====== EXTRACTED RECORDS

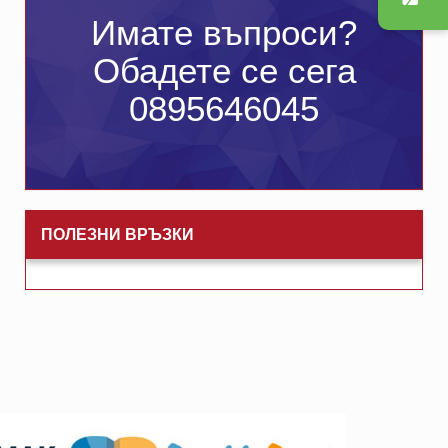
Имате въпроси?
Обадете се сега
0895646045
ПОЛЕЗНИ ВРЪЗКИ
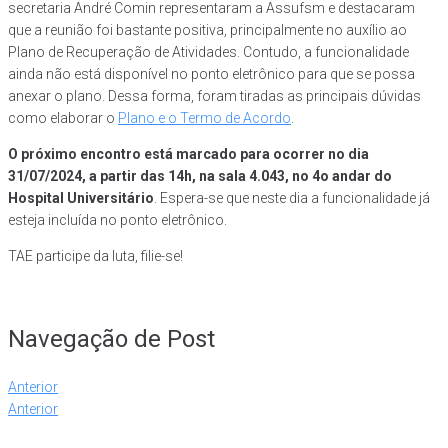
secretaria André Comin representaram a Assufsm e destacaram
que a reunião foi bastante positiva, principalmente no auxílio ao
Plano de Recuperação de Atividades. Contudo, a funcionalidade
ainda não está disponível no ponto eletrônico para que se possa
anexar o plano. Dessa forma, foram tiradas as principais dúvidas
como elaborar o
Plano e o Termo de Acordo
.
O próximo encontro está marcado para ocorrer no dia
31/07/2024, a partir das 14h, na sala 4.043, no 4o andar do
Hospital Universitário
. Espera-se que neste dia a funcionalidade já
esteja incluída no ponto eletrônico.
TAE participe da luta, filie-se!
Navegação de Post
Anterior
Anterior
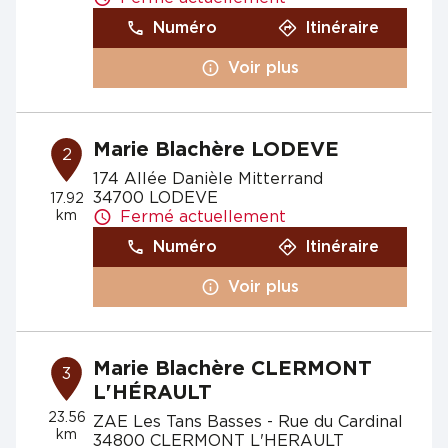
Numéro
Itinéraire
Voir plus
Marie Blachère LODEVE
2
174 Allée Danièle Mitterrand
34700 LODEVE
17.92
km
Fermé actuellement
Numéro
Itinéraire
Voir plus
Marie Blachère CLERMONT
3
L'HÉRAULT
23.56
ZAE Les Tans Basses - Rue du Cardinal
km
34800 CLERMONT L'HERAULT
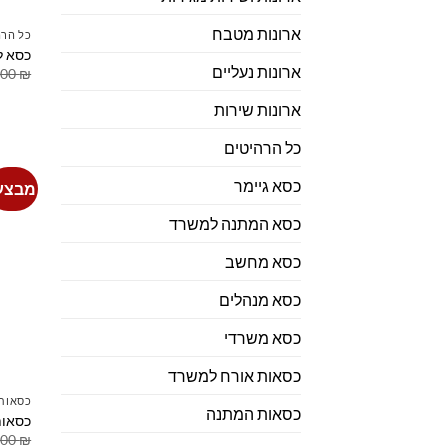
ארונות מטבח
כל הרה
כסא ל
ארונות נעליים
.00
₪
ארונות שירות
כל הרהיטים
כסא גיימר
מבצע
כסא המתנה למשרד
כסא מחשב
כסא מנהלים
כסא משרדי
כסאות אורח למשרד
כסאות 
כסאות המתנה
כסאות
.00
₪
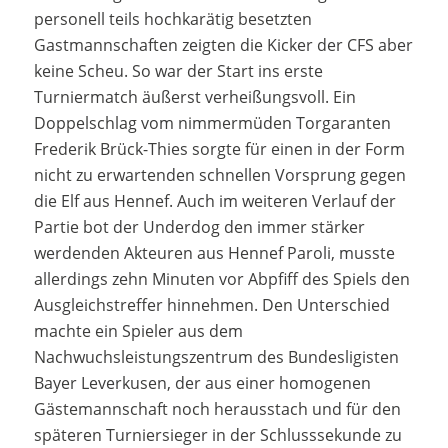
personell teils hochkarätig besetzten
Gastmannschaften zeigten die Kicker der CFS aber
keine Scheu. So war der Start ins erste
Turniermatch äußerst verheißungsvoll. Ein
Doppelschlag vom nimmermüden Torgaranten
Frederik Brück-Thies sorgte für einen in der Form
nicht zu erwartenden schnellen Vorsprung gegen
die Elf aus Hennef. Auch im weiteren Verlauf der
Partie bot der Underdog den immer stärker
werdenden Akteuren aus Hennef Paroli, musste
allerdings zehn Minuten vor Abpfiff des Spiels den
Ausgleichstreffer hinnehmen. Den Unterschied
machte ein Spieler aus dem
Nachwuchsleistungszentrum des Bundesligisten
Bayer Leverkusen, der aus einer homogenen
Gästemannschaft noch herausstach und für den
späteren Turniersieger in der Schlusssekunde zu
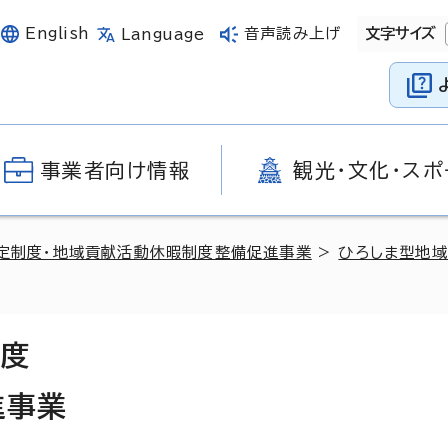
English
音声読み上げ
文字サイズ
Language
事業者向け情報
観光・文化・スポ
定制度・地域貢献活動休暇制度整備促進事業
>
ひろしま型地
制度
進事業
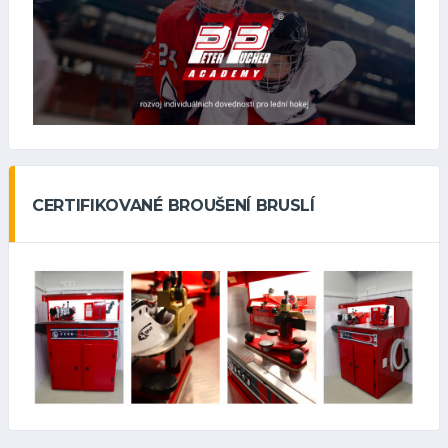
CERTIFIKOVANÉ BROUŠENÍ BRUSLÍ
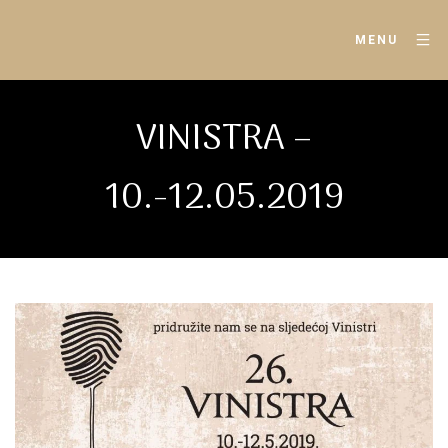
MENU
VINISTRA –
10.-12.05.2019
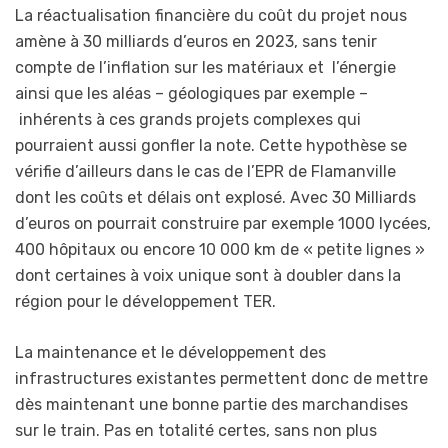
La réactualisation financière du coût du projet nous
amène à 30 milliards d’euros en 2023, sans tenir
compte de l’inflation sur les matériaux et l’énergie
ainsi que les aléas – géologiques par exemple –
inhérents à ces grands projets complexes qui
pourraient aussi gonfler la note. Cette hypothèse se
vérifie d’ailleurs dans le cas de l’EPR de Flamanville
dont les coûts et délais ont explosé. Avec 30 Milliards
d’euros on pourrait construire par exemple 1000 lycées,
400 hôpitaux ou encore 10 000 km de « petite lignes »
dont certaines à voix unique sont à doubler dans la
région pour le développement TER.
La maintenance et le développement des
infrastructures existantes permettent donc de mettre
dès maintenant une bonne partie des marchandises
sur le train. Pas en totalité certes, sans non plus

============

▶ **TASK**:
Return the lines above, from the one containing "La maintenance et le développement des" to the end, exactly as they stand.

▶ **ANSWER TO THE EXERCISE**:
La maintenance et le développement des
infrastructures existantes permettent donc de mettre
dès maintenant une bonne partie des marchandises
sur le train. Pas en totalité certes, sans non plus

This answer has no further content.